There is definitely a clear spine of techno and house in Ursprung, but it’s one so smothered in blankets of texture and other influences, that approaching it as such is problematic. Much like Acid Pauli, the music of Ursprung — a duo made up of Pantha du Prince’s Hendrik Weber and Stephan Abry of Workshop — feels like the work of people who have spent a lot of time on dancefloors, listened to a lot of danceable music, and thought about how to totally subvert the genre’s tropes.
The answer for Weber and Abry appears mostly to lie in one word: krautrock, which should probably not come as a surprise. Let’s not forget that Kraftwerk were possibly the first band to studiously strip dance music (in their case, disco and boogie) to its spine and reinvent it as a form of futurist minimal funk. The shadow of the four Düsseldorf-ians does hang over Ursprung’s slinky non-grooves, especially the upbeat and catchy “Lizzy,” but with Weber and Abry’s emphasis on guitar, things quickly evolve in different directions. “Ohne Worte,” for example, takes its six-string cues from the drifting, psychedelic flourishes that adorn A.R. & Machines’ legendary Echo album. On other tracks, such as “Mummenschanz” and “Exodus Now,” there are definite echoes of Manuel Göttsching and Michael Rother, especially the latter’s Harmonia project. Like early Harmonia, Ursprung use basic drum machines and clanking, industrial electronics to offset the graceful elegance of the guitar, with the result neither danceable electronica, a la Kraftwerk, nor the psychedelic heaviness that characterized most krautrock bands.

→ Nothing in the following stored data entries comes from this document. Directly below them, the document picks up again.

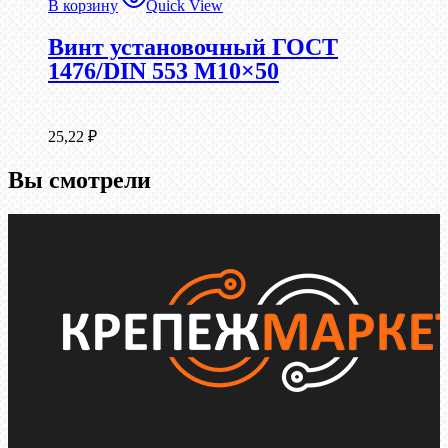
В корзину
Quick View
Винт установочный ГОСТ
1476/DIN 553 М10×50
25,22
₽
Вы смотрели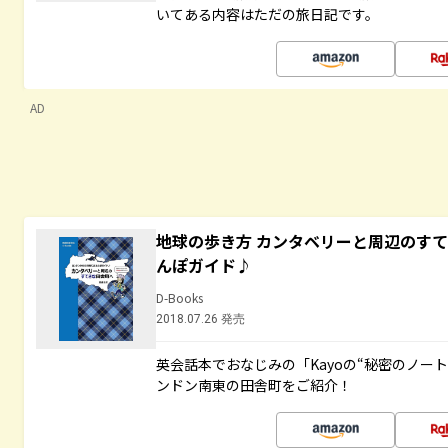
いてある内容はただの旅日記です。
AD
地球の歩き方 カンタベリーと周辺のす
んぽガイド♪
D-Books
2018.07.26 発売
英会話本でおなじみの「Kayoの“秘密のノー
ンドン南東の田舎町をご紹介！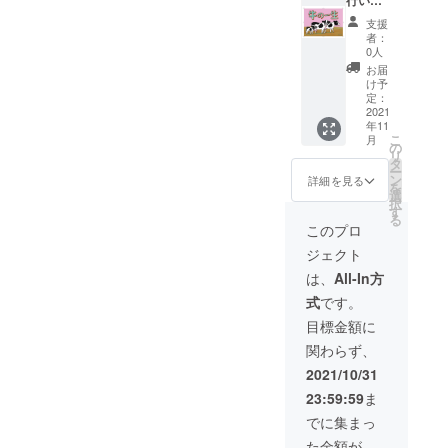
たちの
うにな
行いま
り体
様子に
りま
す】 酪
験 手
支援
想いを
す。 全
農家が
づくり
者：
馳せて
てのメ
話す命
でバ
0人
みてく
ス牛に
の授業
ターを
お届
ださい
名前を
を行い
作って
け予
ね。 お
付けて
ます。
定：
試食を
届け時
いま
出張し
2021
しま
年11
期は、
す。例
て行う
す。
こ
月
ご相談
えば、1
こと
の
リ
の上一
枚目の
も、オ
タ
ー
緒に決
写真の
ンライ
ン
詳細を見る
を
めさせ
子はお
ンで行
選
択
てくだ
顔に
うこと
す
る
さい。
「八」
も可能
このプロ
セット
の模様
です。
ジェクト
内容
がある
何気な
「ハ
ので
く飲ん
は、
All-In方
ル」
「エイ
でいる
式
です。
お届け
ト」と
牛乳が
時期 3
名付け
どこか
目標金額に
月～5月
まし
らやっ
関わらず、
草原の
た。 生
てくる
青空 い
まれた
のか？
2021/10/31
すみの
子牛の
牛って
23:59:59
ま
白い月
お写真
どんな
モッ
をお送
生き
でに集まっ
ツァレ
りいた
物？ 酪
た金額が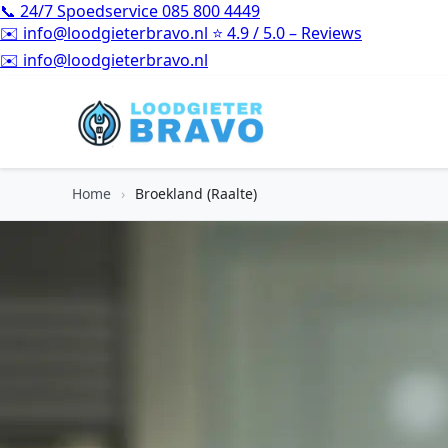
📞
24/7 Spoedservice
085 800 4449
✉️
info@loodgieterbravo.nl
⭐
4.9 / 5.0 – Reviews
⭐
4.9 / 5.0 – Reviews
Home
›
Broekland (Raalte)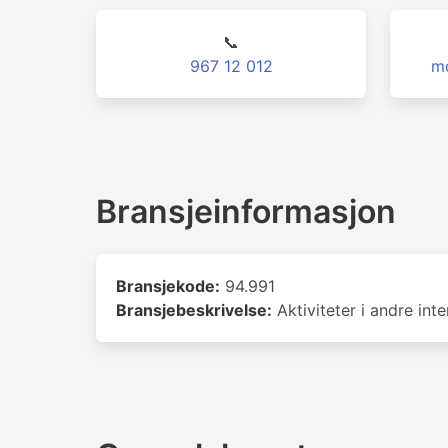
📞
967 12 012
m
Bransjeinformasjon
Bransjekode:
94.991
Bransjebeskrivelse:
Aktiviteter i andre int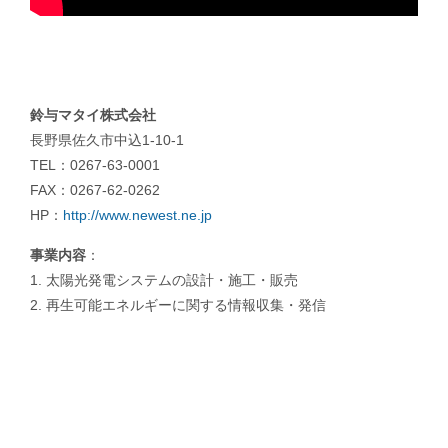
鈴与マタイ株式会社
長野県佐久市中込1-10-1
TEL：0267-63-0001
FAX：0267-62-0262
HP：
http://www.newest.ne.jp
事業内容
：
1.
太陽光発電システムの設計・施工・販売
2.
再生可能エネルギーに関する情報収集・発信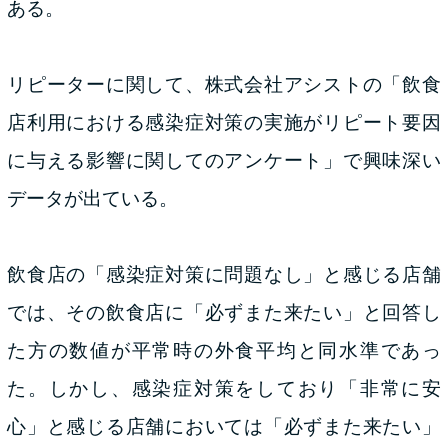
ある。
リピーターに関して、株式会社アシストの「飲食
店利用における感染症対策の実施がリピート要因
に与える影響に関してのアンケート」で興味深い
データが出ている。
飲食店の「感染症対策に問題なし」と感じる店舗
では、その飲食店に「必ずまた来たい」と回答し
た方の数値が平常時の外食平均と同水準であっ
た。しかし、感染症対策をしており「非常に安
心」と感じる店舗においては「必ずまた来たい」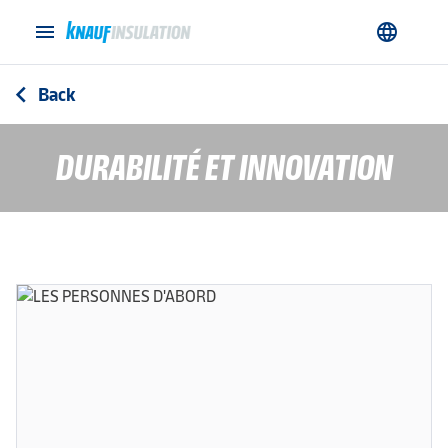
menu
language
Back
arrow_back_ios
DURABILITÉ ET INNOVATION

Another defining influence was the location of the recording. Weber and Abry took the novel step to collaborate in the bleak, snowy mountains of the Swiss Alps. This dramatic landscape filters into the album via cold synth patterns, minimal percussion, occasional bursts of abstract noise and a general atmosphere of detachment. Even the album’s most upbeat moments, such as the invigorating, sweetly melancholic “Kalte Eiche,” feel somewhat subdued, as if muffled by snow. This austerity is reflected somewhat in the duo’s avowed debt to the ambient tradition of Harold Budd and Brian Eno and, whilst that’s not bad thing at all, it does mean that, at times, Ursprung tends to fold itself into the background. That’s the thing with dance music: it relies on the immediacy of bass, drums and gaudy synth in order to lodge itself in the listener’s mind. If you strip most of that away to focus on texture and ambience, you can come up with some daring, fascinating and beautiful tunes, but you will always run the risk of sounding a little pale.